Tesla (TSLA) Analysis: Bullish Momentum Faces Potential Short-Term Correction
Summary
As of July 9, 2024, Tesla, Inc. (TSLA) closed at $262.33, marking a 3.71% increase alongside a substantially overbought RSI of 93 and significant bullish momentum, yet caution is advised due to its high premium valuation and upcoming earnings announcement on July 23, 2024.
Technical and Fundamental Analysis of Tesla, Inc. (TSLA)
Technical Analysis
Closing at $262.33 on July 9, 2024, Tesla, Inc. (TSLA) saw a notable increase of $9.39 (3.71%) from the previous close. The stock exhibited strong intraday movement, fluctuating between a low of $250.30 and a high of $265.61. The Relative Strength Index (RSI) is extremely overbought at 93, suggesting potential for a price pullback in the short term. With a 50-day Moving Average of $185.38 and a 200-day Moving Average of $205.42, TSLA's current price is significantly above these averages, indicating strong bullish momentum. The Moving Average Convergence Divergence (MACD) stands at 10.14, reinforcing bullish sentiment. The Average True Range (ATR) of 3.88 signifies high volatility.
Given the elevated RSI and the recent sharp upwards movement, TSLA might face a correction or consolidation. Key technical levels include a support at $252.94 and a stop-loss at $254.09. With no immediate resistance level established, any continuation of the upward trend could see limited opposition up to its year high at $299.29.
Fundamental Analysis
Tesla's market cap stands at an impressive $836.62 billion, reflecting significant market confidence. The stock trades at a P/E ratio of 66.92, indicating a high premium compared to the broader market averages, partly justifiable by Tesla's growth potential and innovative advancements. The earnings per share (EPS) of 3.92 provides a basis for current valuation levels.

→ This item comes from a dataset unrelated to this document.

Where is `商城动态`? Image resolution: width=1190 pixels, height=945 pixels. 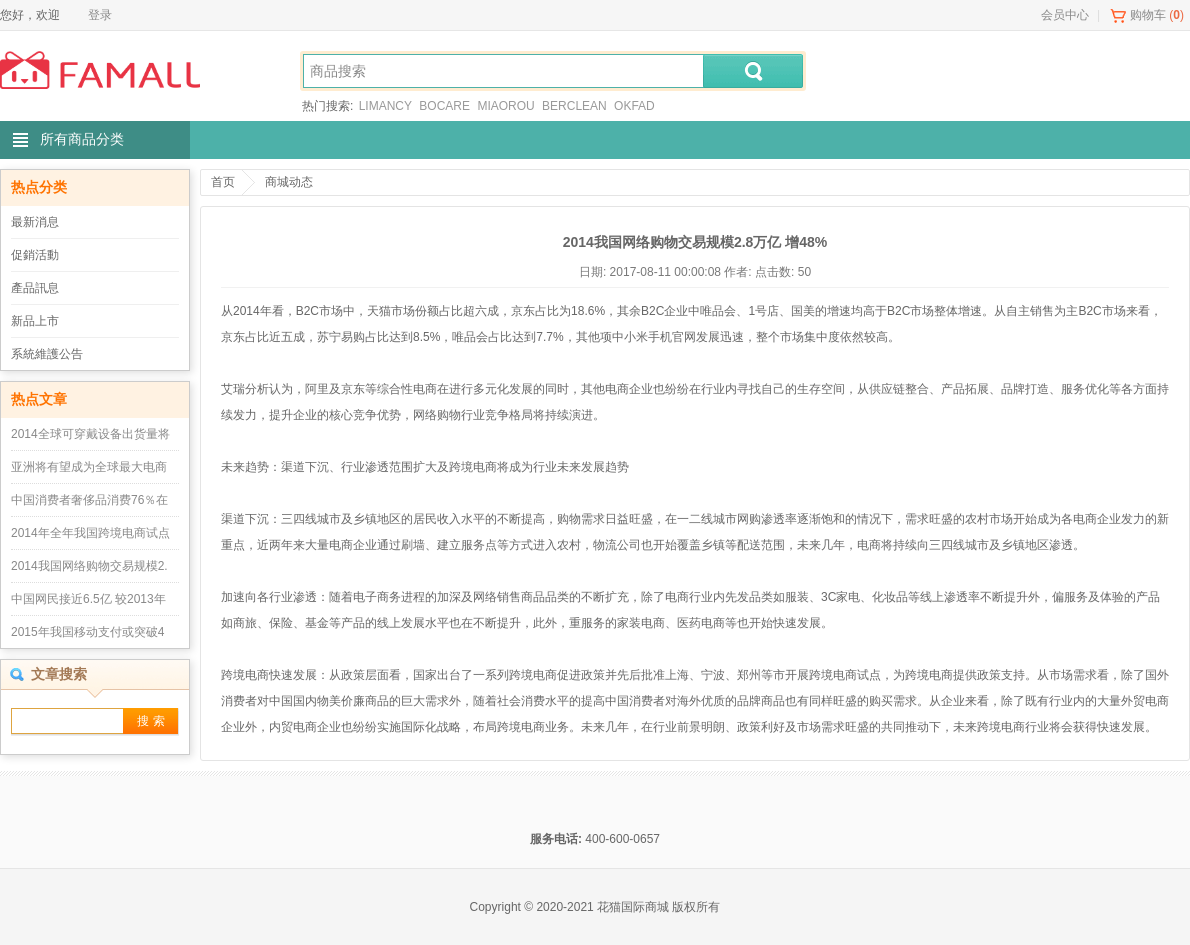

However, the discounted cash flow (DCF) analysis reveals an intrinsic value of $68.12, suggesting the stock is trading well above its fundamental value.
Analyst sentiment is mixed, with 23 ratings for 'buy', 9 for 'hold', and 5 for 'sell', resulting in a consensus evaluation of 'Buy'. The target price range is broad, spanning from a low of $85 to a high of $526.67, with a median figure of $233.79, slightly below the current trading price.
The upcoming earnings announcement on July 23, 2024, is a critical event that could introduce further volatility. Recent positive news highlights impressive delivery numbers and AI initiatives, which have driven recent stock gains despite a drop in Tesla's EV market share in the US below 50%.
Short-term and Weekly Predictions
For the next trading day (July 10, 2024), based on the recent strong bullish momentum and high volatility, Tesla's stock is likely to experience volatility. Given the overbought RSI, a minor pullback or intraday consolidation effort may occur. However, the overall trend suggests potential for limited upside movement.
Over the upcoming week, TSLA is expected to trade with increased volatility, influenced by trading sentiment and speculative activity ahead of the earnings report. The stock may experience profit-taking and fluctuations, but as long as it maintains above key support levels ($252.94), the broader bullish trend could remain intact.
Long-term Investment Potential
Looking beyond immediate market movements, Tesla's innovative focus, strong revenue growth, and investments in AI and renewable energy technologies present a compelling long-term growth story. However, the stock’s current price significantly exceeds its calculated DCF value, signaling caution over valuation. Long-term investors should consider this discrepancy and the inherent risks associated with high P/E stocks.
Overall Evaluation
Tesla, Inc. (TSLA) can be categorized as a 'Hold' candidate. Despite the strong bullish momentum and promising long-term growth prospects, the stock's current overvaluation according to DCF analysis and extremely high RSI suggest limited short-term upside. Investors might benefit from observing future quarterly results and technological advancements before making further commitments. The upcoming earnings announcement and subsequent market reactions are crucial to reassessing this evaluation.